- _Instructions for the task_:
Whichever lines of the entries hold the word "PAGLIETTI" should be identified and copied.

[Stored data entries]
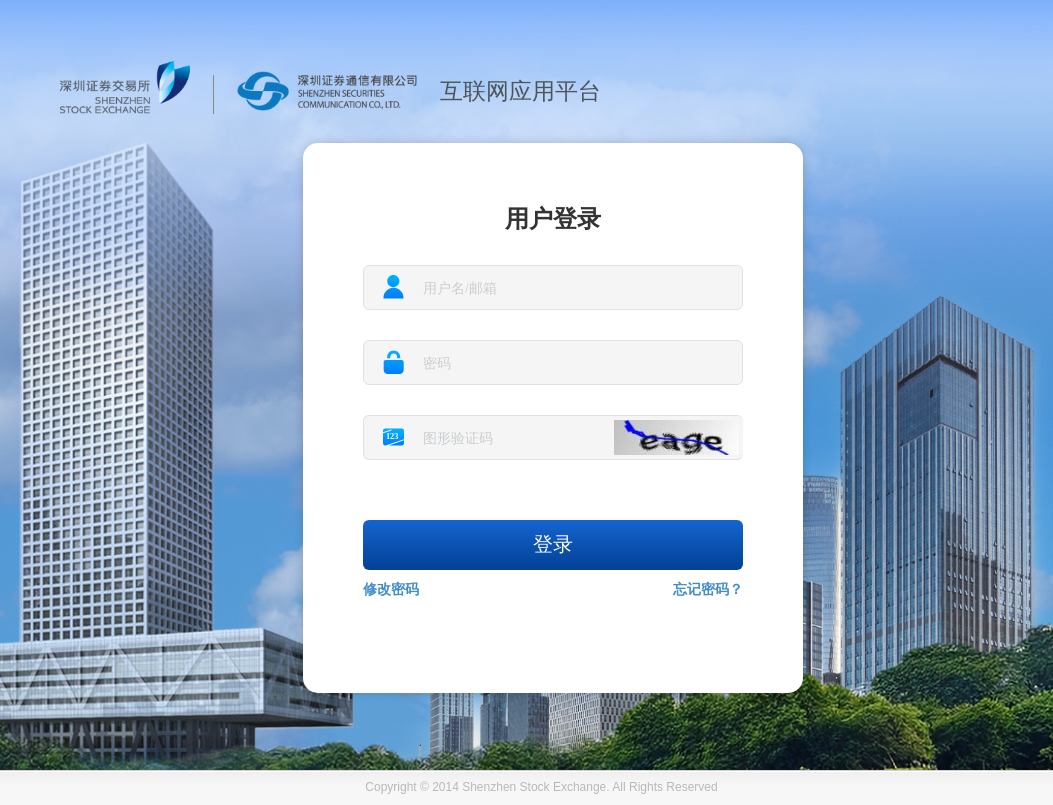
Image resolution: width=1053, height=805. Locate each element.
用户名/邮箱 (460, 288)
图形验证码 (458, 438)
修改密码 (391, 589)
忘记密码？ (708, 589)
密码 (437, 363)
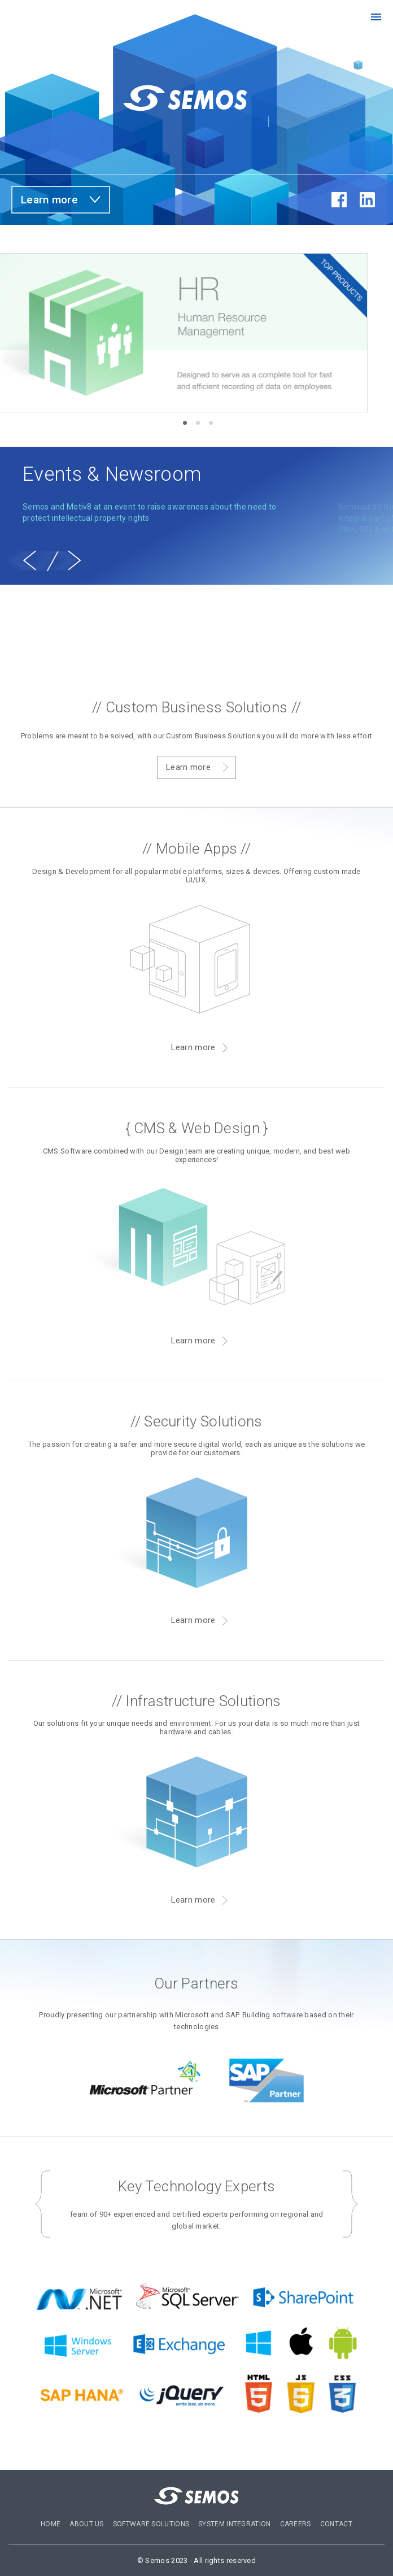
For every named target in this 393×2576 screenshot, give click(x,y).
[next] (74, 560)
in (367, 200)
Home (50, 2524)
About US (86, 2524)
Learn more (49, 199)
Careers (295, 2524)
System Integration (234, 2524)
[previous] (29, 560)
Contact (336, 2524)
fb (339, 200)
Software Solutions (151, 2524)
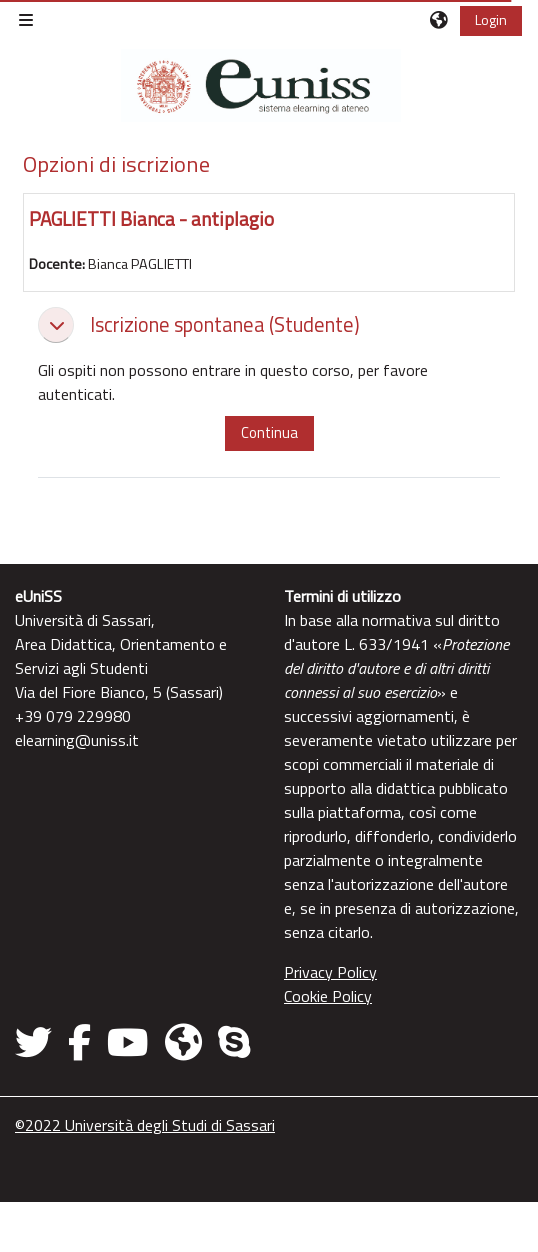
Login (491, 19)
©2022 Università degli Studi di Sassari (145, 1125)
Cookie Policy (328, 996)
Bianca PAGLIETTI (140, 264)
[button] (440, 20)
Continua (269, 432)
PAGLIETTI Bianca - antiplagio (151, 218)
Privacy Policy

- _Written answer_:
Bianca PAGLIETTI (140, 264)
PAGLIETTI Bianca - antiplagio (151, 218)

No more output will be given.